* **What is needed**
Output the records exactly, every one of them.

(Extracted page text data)
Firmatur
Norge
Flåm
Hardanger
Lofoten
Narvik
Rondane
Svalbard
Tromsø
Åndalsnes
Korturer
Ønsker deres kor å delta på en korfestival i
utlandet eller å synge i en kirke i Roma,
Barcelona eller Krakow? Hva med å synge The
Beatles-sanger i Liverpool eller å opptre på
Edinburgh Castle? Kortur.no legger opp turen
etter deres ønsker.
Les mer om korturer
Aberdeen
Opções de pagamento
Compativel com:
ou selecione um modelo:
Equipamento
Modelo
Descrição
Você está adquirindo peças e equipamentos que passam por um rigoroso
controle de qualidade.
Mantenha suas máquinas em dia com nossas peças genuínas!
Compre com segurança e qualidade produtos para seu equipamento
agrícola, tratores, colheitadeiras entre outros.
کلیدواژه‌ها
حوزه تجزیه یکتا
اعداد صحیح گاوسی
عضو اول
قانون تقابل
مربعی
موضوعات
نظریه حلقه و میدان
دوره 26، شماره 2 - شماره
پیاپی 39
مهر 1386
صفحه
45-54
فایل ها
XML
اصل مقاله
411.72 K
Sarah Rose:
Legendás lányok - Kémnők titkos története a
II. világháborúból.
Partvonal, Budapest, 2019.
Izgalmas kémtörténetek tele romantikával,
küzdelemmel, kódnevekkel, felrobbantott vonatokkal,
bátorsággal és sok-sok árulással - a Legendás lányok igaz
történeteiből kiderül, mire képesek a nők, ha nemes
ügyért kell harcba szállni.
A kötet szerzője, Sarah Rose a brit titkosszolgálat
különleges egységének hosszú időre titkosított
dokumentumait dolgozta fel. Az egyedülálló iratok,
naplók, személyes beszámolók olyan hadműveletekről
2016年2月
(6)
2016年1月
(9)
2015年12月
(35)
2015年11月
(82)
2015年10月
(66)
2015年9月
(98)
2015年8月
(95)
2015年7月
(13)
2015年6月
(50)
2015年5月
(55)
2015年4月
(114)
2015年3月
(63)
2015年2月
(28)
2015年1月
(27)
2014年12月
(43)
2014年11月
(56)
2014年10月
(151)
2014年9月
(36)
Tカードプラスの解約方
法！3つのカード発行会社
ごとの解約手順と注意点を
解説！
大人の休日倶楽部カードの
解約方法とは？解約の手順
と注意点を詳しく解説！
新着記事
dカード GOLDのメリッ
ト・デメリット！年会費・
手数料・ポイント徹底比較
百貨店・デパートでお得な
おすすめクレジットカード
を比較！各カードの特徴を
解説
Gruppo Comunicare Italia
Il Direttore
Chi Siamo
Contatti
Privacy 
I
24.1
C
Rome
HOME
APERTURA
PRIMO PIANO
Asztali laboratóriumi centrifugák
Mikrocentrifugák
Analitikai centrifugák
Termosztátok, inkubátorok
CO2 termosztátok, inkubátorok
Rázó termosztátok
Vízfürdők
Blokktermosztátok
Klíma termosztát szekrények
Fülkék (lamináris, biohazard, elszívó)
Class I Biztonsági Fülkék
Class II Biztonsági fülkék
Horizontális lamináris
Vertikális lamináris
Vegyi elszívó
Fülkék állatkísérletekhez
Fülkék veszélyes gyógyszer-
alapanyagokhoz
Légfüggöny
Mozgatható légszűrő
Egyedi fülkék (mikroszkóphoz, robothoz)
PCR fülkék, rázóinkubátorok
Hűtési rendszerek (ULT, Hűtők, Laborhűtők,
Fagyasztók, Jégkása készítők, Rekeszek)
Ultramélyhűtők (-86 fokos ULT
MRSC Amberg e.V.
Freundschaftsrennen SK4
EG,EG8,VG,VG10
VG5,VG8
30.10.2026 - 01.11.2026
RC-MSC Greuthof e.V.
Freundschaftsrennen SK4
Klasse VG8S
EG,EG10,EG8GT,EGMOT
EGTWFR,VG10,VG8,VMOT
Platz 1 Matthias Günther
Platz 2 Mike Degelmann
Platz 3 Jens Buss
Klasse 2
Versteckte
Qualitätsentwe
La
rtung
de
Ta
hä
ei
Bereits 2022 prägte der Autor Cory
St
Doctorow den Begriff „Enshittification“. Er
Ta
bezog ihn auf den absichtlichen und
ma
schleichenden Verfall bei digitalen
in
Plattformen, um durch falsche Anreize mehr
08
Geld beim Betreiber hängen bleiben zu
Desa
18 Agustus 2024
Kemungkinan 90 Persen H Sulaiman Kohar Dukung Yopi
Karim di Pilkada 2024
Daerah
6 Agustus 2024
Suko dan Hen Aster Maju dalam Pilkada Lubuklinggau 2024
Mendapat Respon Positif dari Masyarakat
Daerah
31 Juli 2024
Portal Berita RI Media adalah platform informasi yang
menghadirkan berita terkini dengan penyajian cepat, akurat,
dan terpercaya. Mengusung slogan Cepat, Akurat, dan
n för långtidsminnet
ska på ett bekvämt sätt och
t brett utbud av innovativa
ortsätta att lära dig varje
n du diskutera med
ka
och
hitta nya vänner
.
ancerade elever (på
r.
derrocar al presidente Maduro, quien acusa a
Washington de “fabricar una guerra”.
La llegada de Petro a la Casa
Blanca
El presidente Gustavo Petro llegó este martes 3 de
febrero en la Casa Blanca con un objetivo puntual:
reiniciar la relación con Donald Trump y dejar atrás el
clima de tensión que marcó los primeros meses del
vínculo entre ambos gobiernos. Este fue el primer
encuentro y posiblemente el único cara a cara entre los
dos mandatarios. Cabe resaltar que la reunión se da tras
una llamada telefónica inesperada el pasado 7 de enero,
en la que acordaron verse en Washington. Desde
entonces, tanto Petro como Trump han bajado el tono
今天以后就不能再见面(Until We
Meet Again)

* **Result of this task**
Firmatur
Norge
Flåm
Hardanger
Lofoten
Narvik
Rondane
Svalbard
Tromsø
Åndalsnes
Korturer
Ønsker deres kor å delta på en korfestival i
utlandet eller å synge i en kirke i Roma,
Barcelona eller Krakow? Hva med å synge The
Beatles-sanger i Liverpool eller å opptre på
Edinburgh Castle? Kortur.no legger opp turen
etter deres ønsker.
Les mer om korturer
Aberdeen
Opções de pagamento
Compativel com:
ou selecione um modelo:
Equipamento
Modelo
Descrição
Você está adquirindo peças e equipamentos que passam por um rigoroso
controle de qualidade.
Mantenha suas máquinas em dia com nossas peças genuínas!
Compre com segurança e qualidade produtos para seu equipamento
agrícola, tratores, colheitadeiras entre outros.
کلیدواژه‌ها
حوزه تجزیه یکتا
اعداد صحیح گاوسی
عضو اول
قانون تقابل
مربعی
موضوعات
نظریه حلقه و میدان
دوره 26، شماره 2 - شماره
پیاپی 39
مهر 1386
صفحه
45-54
فایل ها
XML
اصل مقاله
411.72 K
Sarah Rose:
Legendás lányok - Kémnők titkos története a
II. világháborúból.
Partvonal, Budapest, 2019.
Izgalmas kémtörténetek tele romantikával,
küzdelemmel, kódnevekkel, felrobbantott vonatokkal,
bátorsággal és sok-sok árulással - a Legendás lányok igaz
történeteiből kiderül, mire képesek a nők, ha nemes
ügyért kell harcba szállni.
A kötet szerzője, Sarah Rose a brit titkosszolgálat
különleges egységének hosszú időre titkosított
dokumentumait dolgozta fel. Az egyedülálló iratok,
naplók, személyes beszámolók olyan hadműveletekről
2016年2月
(6)
2016年1月
(9)
2015年12月
(35)
2015年11月
(82)
2015年10月
(66)
2015年9月
(98)
2015年8月
(95)
2015年7月
(13)
2015年6月
(50)
2015年5月
(55)
2015年4月
(114)
2015年3月
(63)
2015年2月
(28)
2015年1月
(27)
2014年12月
(43)
2014年11月
(56)
2014年10月
(151)
2014年9月
(36)
Tカードプラスの解約方
法！3つのカード発行会社
ごとの解約手順と注意点を
解説！
大人の休日倶楽部カードの
解約方法とは？解約の手順
と注意点を詳しく解説！
新着記事
dカード GOLDのメリッ
ト・デメリット！年会費・
手数料・ポイント徹底比較
百貨店・デパートでお得な
おすすめクレジットカード
を比較！各カードの特徴を
解説
Gruppo Comunicare Italia
Il Direttore
Chi Siamo
Contatti
Privacy 
I
24.1
C
Rome
HOME
APERTURA
PRIMO PIANO
Asztali laboratóriumi centrifugák
Mikrocentrifugák
Analitikai centrifugák
Termosztátok, inkubátorok
CO2 termosztátok, inkubátorok
Rázó termosztátok
Vízfürdők
Blokktermosztátok
Klíma termosztát szekrények
Fülkék (lamináris, biohazard, elszívó)
Class I Biztonsági Fülkék
Class II Biztonsági fülkék
Horizontális lamináris
Vertikális lamináris
Vegyi elszívó
Fülkék állatkísérletekhez
Fülkék veszélyes gyógyszer-
alapanyagokhoz
Légfüggöny
Mozgatható légszűrő
Egyedi fülkék (mikroszkóphoz, robothoz)
PCR fülkék, rázóinkubátorok
Hűtési rendszerek (ULT, Hűtők, Laborhűtők,
Fagyasztók, Jégkása készítők, Rekeszek)
Ultramélyhűtők (-86 fokos ULT
MRSC Amberg e.V.
Freundschaftsrennen SK4
EG,EG8,VG,VG10
VG5,VG8
30.10.2026 - 01.11.2026
RC-MSC Greuthof e.V.
Freundschaftsrennen SK4
Klasse VG8S
EG,EG10,EG8GT,EGMOT
EGTWFR,VG10,VG8,VMOT
Platz 1 Matthias Günther
Platz 2 Mike Degelmann
Platz 3 Jens Buss
Klasse 2
Versteckte
Qualitätsentwe
La
rtung
de
Ta
hä
ei
Bereits 2022 prägte der Autor Cory
St
Doctorow den Begriff „Enshittification“. Er
Ta
bezog ihn auf den absichtlichen und
ma
schleichenden Verfall bei digitalen
in
Plattformen, um durch falsche Anreize mehr
08
Geld beim Betreiber hängen bleiben zu
Desa
18 Agustus 2024
Kemungkinan 90 Persen H Sulaiman Kohar Dukung Yopi
Karim di Pilkada 2024
Daerah
6 Agustus 2024
Suko dan Hen Aster Maju dalam Pilkada Lubuklinggau 2024
Mendapat Respon Positif dari Masyarakat
Daerah
31 Juli 2024
Portal Berita RI Media adalah platform informasi yang
menghadirkan berita terkini dengan penyajian cepat, akurat,
dan terpercaya. Mengusung slogan Cepat, Akurat, dan
n för långtidsminnet
ska på ett bekvämt sätt och
t brett utbud av innovativa
ortsätta att lära dig varje
n du diskutera med
ka
och
hitta nya vänner
.
ancerade elever (på
r.
derrocar al presidente Maduro, quien acusa a
Washington de “fabricar una guerra”.
La llegada de Petro a la Casa
Blanca
El presidente Gustavo Petro llegó este martes 3 de
febrero en la Casa Blanca con un objetivo puntual:
reiniciar la relación con Donald Trump y dejar atrás el
clima de tensión que marcó los primeros meses del
vínculo entre ambos gobiernos. Este fue el primer
encuentro y posiblemente el único cara a cara entre los
dos mandatarios. Cabe resaltar que la reunión se da tras
una llamada telefónica inesperada el pasado 7 de enero,
en la que acordaron verse en Washington. Desde
entonces, tanto Petro como Trump han bajado el tono
今天以后就不能再见面(Until We
Meet Again)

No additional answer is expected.